En México, los errores en la planeación y proyección de las obras públicas no tienen castigo y los sobrecostos millonarios se han convertido en una práctica normalizada; denunció el diputado local de Movimiento Ciudadano, Paul Ospital Carrera.

“En el sector privado, si alguien calcula mal una obra, hay consecuencias: demandas, sanciones o pérdida del contrato. Pero en el sector público, no pasa absolutamente nada”, señaló.

El diputado local explicó que, mientras en una obra privada los incrementos rara vez superan el 10 o 15 por ciento, en proyectos públicos federales los sobrecostos son desproporcionados y constantes. Como ejemplo, mencionó el caso del Tren México–Querétaro, cuyo costo inicial era de 200 mil millones de pesos y que hoy, con apenas un 9 por ciento de avance, ya asciende a 265 mil millones, lo que representa un incremento cercano al 20 por ciento; es decir, el equivalente al presupuesto anual para el estado de Querétaro.

«A esto se suman otros proyectos emblemáticos del gobierno federal, como el Tren Maya, que pasó de 120 mil a más de 500 mil millones de pesos y la refinería Olmeca, que de 160 mil millones proyectados, ya supera los 400 mil millones y que además, derrama petróleo», añadió Ospital.

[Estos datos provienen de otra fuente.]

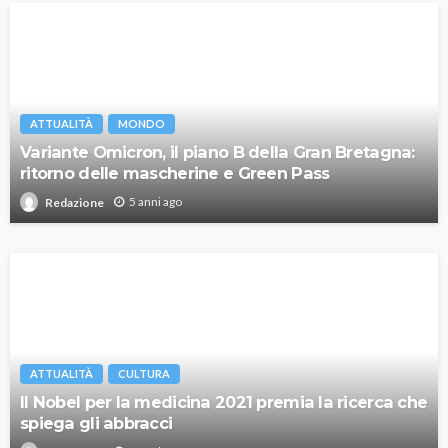
ATTUALITÀ
MONDO
Variante Omicron, il piano B della Gran Bretagna:
ritorno delle mascherine e Green Pass
5 anni ago
Redazione
ATTUALITÀ
CULTURA
Il Nobel per la medicina 2021 premia la ricerca che
spiega gli abbracci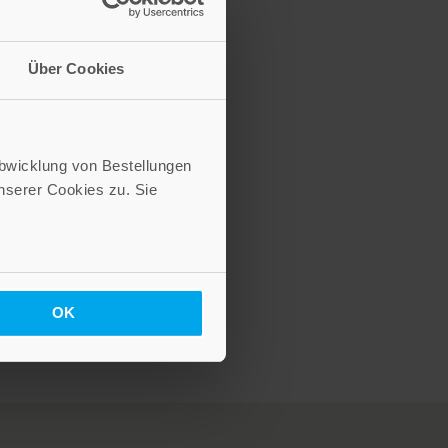
Über Cookies
Abwicklung von Bestellungen
serer Cookies zu. Sie
OK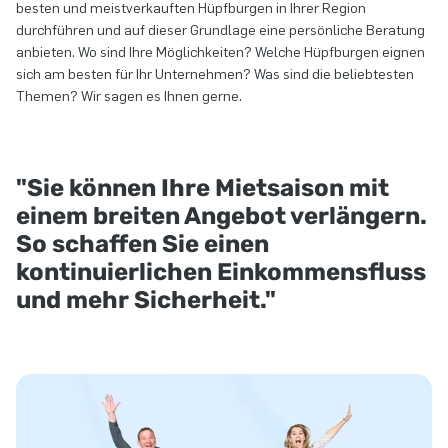
besten und meistverkauften Hüpfburgen in Ihrer Region
durchführen und auf dieser Grundlage eine persönliche Beratung
anbieten. Wo sind Ihre Möglichkeiten? Welche Hüpfburgen eignen
sich am besten für Ihr Unternehmen? Was sind die beliebtesten
Themen? Wir sagen es Ihnen gerne.
"Sie können Ihre Mietsaison mit
einem breiten Angebot verlängern.
So schaffen Sie einen
kontinuierlichen Einkommensfluss
und mehr Sicherheit."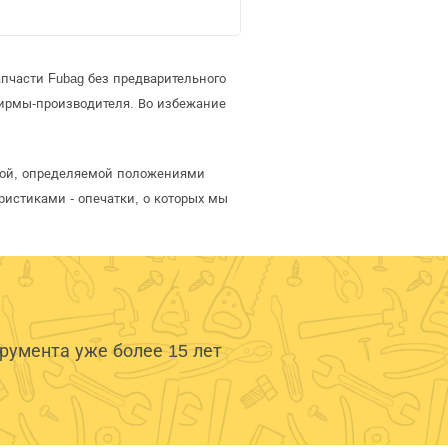
пчасти Fubag без предварительного
ирмы-производителя. Во избежание
ртой, определяемой положениями
ристиками - опечатки, о которых мы
умента уже более 15 лет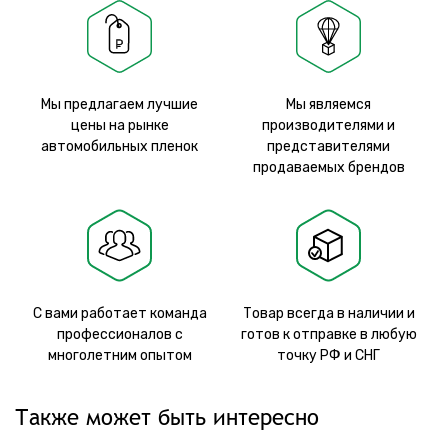
Мы предлагаем лучшие
Мы являемся
цены на рынке
производителями и
автомобильных пленок
представителями
продаваемых брендов
С вами работает команда
Товар всегда в наличии и
профессионалов с
готов к отправке в любую
многолетним опытом
точку РФ и СНГ
Также может быть интересно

Finalmente, el legislador por Movimiento Ciudadano cuestionó que no exista responsabilidad jurídica para funcionarios, contratistas o empresas involucradas en estos errores de cálculo: «es un problema sistémico, se equivocan por miles de millones de pesos y no pasa nada”; por lo que advirtió, que la falta de consecuencias fomenta el despilfarro de recursos públicos y dificulta la rendición de cuentas, especialmente cuando las obras están a cargo de instancias con información reservada, como la Sedena.